AC and DC have nothing to do with grounded or not. A battery makes DC whether I wire it to a copper stake in the earth or throw it into the air. Same with a transformer, transformers only make AC. But voltage only exists as a description of a relationship. VOltage at one point is always IN RELATION TO the voltage at some other point. A battery terminal does not just have 9 volts. It has 9 volts with respect to its other terminal. Set a battery down and measure the voltage between its terminals - 9 volts. Now set another one down a foot away and measure it - 9 volts. Now connect your meter red probe to one battery, and the black probe to the other battery. What do you measure now? Nothing, no volts, because the batteries are not connected together. They share no common frame of reference.

In most amplifiers we asssume a reference to ground. A winding on a transformer may have 100 volts across it, but if its wires are sticking in the air, we can measure voltage from either wire to our chassis and get not much. But connect one of those wires to chassis and now the remaining wire has 100 voltsAC - WITH RESPECT TO THE CHASSIS.

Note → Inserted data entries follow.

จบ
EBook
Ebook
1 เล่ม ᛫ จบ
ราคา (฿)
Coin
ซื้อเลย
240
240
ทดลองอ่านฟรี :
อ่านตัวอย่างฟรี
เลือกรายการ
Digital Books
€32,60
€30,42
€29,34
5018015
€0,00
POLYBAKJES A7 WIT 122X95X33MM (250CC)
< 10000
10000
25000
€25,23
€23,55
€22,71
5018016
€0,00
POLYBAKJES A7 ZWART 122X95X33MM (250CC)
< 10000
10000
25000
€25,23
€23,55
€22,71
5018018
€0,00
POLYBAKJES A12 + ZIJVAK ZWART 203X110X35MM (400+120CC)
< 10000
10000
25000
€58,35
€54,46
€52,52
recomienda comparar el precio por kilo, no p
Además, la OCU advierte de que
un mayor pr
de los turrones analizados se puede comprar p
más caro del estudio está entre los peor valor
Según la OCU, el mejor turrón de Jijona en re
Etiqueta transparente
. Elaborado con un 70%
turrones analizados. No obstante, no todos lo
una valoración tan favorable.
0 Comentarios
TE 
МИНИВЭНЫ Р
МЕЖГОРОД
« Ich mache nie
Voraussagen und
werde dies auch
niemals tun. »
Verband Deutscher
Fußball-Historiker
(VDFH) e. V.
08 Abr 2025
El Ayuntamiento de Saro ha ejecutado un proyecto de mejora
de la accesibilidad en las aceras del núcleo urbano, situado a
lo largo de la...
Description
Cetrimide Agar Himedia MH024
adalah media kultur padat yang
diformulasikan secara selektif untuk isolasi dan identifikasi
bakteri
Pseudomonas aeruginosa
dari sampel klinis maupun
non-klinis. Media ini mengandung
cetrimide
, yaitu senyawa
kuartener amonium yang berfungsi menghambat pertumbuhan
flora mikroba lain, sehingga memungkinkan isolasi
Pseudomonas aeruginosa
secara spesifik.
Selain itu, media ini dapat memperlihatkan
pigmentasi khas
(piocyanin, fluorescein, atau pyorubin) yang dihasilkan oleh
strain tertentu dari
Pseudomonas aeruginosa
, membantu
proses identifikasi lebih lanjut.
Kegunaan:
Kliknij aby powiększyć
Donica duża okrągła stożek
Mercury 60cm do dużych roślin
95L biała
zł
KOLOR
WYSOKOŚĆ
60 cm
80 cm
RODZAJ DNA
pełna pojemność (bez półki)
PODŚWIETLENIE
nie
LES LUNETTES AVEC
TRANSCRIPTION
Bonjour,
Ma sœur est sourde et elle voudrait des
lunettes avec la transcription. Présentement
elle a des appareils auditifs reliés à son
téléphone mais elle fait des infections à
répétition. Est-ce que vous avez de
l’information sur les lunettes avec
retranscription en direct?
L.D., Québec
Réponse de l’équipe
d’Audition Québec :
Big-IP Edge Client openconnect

For convenience, we refer our B+ to ground (chassis), so the +480 is +480 with respect to chassis. Your tube heaters often are grounded in some way, but they donlt have to be to function. You could wire the heaters direct to the 6VAC, with no grounding, no center tap, no 100 ohm resistors, and it would work. But we add the grounds to reduce the pickup of hum by the high gain circuits. But withoout grounding, those 6VAC wires have no voltage to ground.

There are not positive batteries and negative batteries, there are just batteries. A battery terminal is always positive or negative with respect to its other terminal, but it only takes on a polarity to the real world when one end is connected to that real world

Thanks for the replies and info. Much appreciated!

I think I have my head around this now. Being a visual learner, I made a quick animation that shows my understanding of the rectifier circuit. Hopefully, it's accurate but please feel free to correct me if something is wrong and I'll update the animation.



Peace,
Mark

Wow. that is a lot more effort than I would have put into it.

Yes, that is the gist of how a tube rectifier circuit works. It doesn't address the 5v thing we discussed, but it does cover how the basic circuit functions.

I don't know 12thfret.
But that is probably the coolest thing I've seen in my 47 years.

I drank two beers while looking at it!

To increase your understanding of how power supplys work, study the attached picture.

Green trace is the cathode of the rectifier tube connected to a capacitor and a 100mA load.

Yellow trace is the output of the transformer on one side only.

Red trace is the current through the rectifier on one side only (right side scale). Note how the current spikes are over 300mA peak, but the load current is only 100mA.

Blue lines i drew in to show how the current spikes line up with the yellow and green traces.

Current only flows in the rectifier when the plate is more positive than the cathode. At T1, the plate voltage (yellow) becomes higher than the cathode voltage (green). When the rectifier current exceeds the load current, the green trace starts to move positive as the capacitor charges up. As current peaks and begins to fall off, the capacitors charging rate slows down until the load current exceeds the rectifier current. Shortly thereafter the plate voltage falls below the cathode voltage and the rectifier turns off (T2). After the rectifier turns off, the capacitor discharges until T1 of the next half cycle (not shown).

Note that the difference between the yellow and green trace at the peak is the voltage drop across the rectifier.